Building
oidc-ssh-ca is a single static Go binary with no cgo and no runtime
dependencies. Building it needs only the Go toolchain.
Prerequisites
Go 1.22 or newer (the module targets
go 1.22.2).
Build the binary
From the repository root:
go build -o oidc-ssh-ca ./cmd/oidc-ssh-ca
This produces an oidc-ssh-ca binary in the current directory. To install
it onto your PATH instead:
go install github.com/atsuoishimoto/oidc-ssh-ca/cmd/oidc-ssh-ca@latest
The binary embeds a version string (printed by oidc-ssh-ca version) that
defaults to dev.
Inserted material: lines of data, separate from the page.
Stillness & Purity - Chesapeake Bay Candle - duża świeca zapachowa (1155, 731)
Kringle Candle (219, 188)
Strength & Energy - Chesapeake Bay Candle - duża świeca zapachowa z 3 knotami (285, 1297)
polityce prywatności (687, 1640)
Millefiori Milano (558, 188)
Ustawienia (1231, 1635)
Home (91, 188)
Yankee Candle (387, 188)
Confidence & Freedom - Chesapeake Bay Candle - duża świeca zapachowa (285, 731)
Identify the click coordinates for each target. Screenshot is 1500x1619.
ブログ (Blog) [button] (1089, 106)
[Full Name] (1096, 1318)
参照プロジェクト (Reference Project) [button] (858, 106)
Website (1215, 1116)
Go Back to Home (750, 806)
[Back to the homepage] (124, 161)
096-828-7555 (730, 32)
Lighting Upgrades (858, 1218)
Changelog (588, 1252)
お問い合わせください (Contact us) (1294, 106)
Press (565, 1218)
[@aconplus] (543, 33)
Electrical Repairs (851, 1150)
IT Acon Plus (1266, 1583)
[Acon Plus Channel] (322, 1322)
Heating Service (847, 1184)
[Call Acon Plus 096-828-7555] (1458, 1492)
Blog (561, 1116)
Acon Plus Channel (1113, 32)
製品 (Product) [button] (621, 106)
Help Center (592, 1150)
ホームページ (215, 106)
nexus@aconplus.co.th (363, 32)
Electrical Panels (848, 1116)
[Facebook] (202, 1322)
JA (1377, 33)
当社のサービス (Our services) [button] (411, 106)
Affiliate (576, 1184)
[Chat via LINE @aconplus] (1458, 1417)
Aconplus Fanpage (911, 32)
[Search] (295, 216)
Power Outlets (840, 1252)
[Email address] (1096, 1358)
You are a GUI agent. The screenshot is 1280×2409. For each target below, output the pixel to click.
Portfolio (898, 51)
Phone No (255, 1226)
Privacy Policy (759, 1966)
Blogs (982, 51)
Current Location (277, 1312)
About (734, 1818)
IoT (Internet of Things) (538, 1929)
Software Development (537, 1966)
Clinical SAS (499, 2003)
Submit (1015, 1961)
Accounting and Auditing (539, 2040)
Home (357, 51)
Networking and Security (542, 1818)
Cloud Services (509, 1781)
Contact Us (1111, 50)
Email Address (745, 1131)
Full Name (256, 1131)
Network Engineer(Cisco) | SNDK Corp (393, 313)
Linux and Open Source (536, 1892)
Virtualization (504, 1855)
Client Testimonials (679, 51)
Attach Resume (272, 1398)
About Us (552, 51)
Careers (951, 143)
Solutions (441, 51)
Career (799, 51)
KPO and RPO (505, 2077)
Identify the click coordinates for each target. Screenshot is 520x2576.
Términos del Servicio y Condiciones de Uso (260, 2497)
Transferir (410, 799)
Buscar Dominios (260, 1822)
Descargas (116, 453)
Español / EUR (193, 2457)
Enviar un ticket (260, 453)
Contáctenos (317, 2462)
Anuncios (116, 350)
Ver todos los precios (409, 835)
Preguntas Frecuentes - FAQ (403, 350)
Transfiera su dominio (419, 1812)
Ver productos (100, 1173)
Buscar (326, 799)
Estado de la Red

Release builds set it through the linker; to stamp a
local build with, for example, the current git description:
go build -trimpath \
-ldflags="-s -w -X main.version=$(git describe --tags --always --dirty)" \
-o oidc-ssh-ca ./cmd/oidc-ssh-ca
-trimpath and -ldflags="-s -w" are what release and container builds
use to produce a smaller, reproducible binary; they are optional for local
development.
Cross-compile
Go cross-compiles without a C toolchain because the build uses no cgo. Set
GOOS/GOARCH for the target:
GOOS=linux GOARCH=arm64 go build -o oidc-ssh-ca ./cmd/oidc-ssh-ca
The same command, with CGO_ENABLED=0, produces the bootstrap binary for
the AWS Lambda provided.al2023 runtime — see
Deploy to AWS Lambda with the CLI.
Build the container image
The repository ships a multi-stage Dockerfile that compiles the binary
and copies it into a distroless base image. It contains only the binary —
the CA private key and policy.yaml are mounted or passed as secrets at
runtime, never baked in:
docker build -t oidc-ssh-ca .
Verify the build
go vet ./...
go test ./...
./oidc-ssh-ca version
See Testing for the full test suite, including the end-to-end tests with a mock OIDC provider.
Build the documentation
These docs are built with Sphinx and
MyST from the Markdown sources in
docs/:
pip install -r docs/requirements.txt
make -C docs html
The rendered site is written to docs/_build/html/index.html.